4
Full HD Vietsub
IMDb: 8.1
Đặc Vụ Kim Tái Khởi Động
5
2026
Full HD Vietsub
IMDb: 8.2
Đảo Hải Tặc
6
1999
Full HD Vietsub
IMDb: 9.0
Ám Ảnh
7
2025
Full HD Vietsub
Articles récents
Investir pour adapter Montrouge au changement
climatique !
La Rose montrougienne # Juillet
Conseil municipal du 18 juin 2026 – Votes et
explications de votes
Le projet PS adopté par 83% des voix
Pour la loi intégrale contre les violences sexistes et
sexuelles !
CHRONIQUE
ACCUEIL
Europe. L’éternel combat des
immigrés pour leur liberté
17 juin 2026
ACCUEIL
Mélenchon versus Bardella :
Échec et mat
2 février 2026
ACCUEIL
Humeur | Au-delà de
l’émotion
=====
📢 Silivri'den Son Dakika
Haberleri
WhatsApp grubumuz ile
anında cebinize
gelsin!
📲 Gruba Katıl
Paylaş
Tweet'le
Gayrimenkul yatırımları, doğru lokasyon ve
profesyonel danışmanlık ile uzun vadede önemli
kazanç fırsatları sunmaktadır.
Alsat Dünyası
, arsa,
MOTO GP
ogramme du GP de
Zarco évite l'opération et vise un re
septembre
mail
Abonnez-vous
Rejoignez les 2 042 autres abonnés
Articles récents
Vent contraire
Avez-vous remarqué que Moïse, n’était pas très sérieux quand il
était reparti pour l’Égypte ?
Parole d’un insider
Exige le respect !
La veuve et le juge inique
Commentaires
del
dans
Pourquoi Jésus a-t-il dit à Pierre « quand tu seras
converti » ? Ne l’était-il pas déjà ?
=====
- _Task details_
Count the lines of the listing above that contain the word "quand", and give only the total.

- _Written response_
2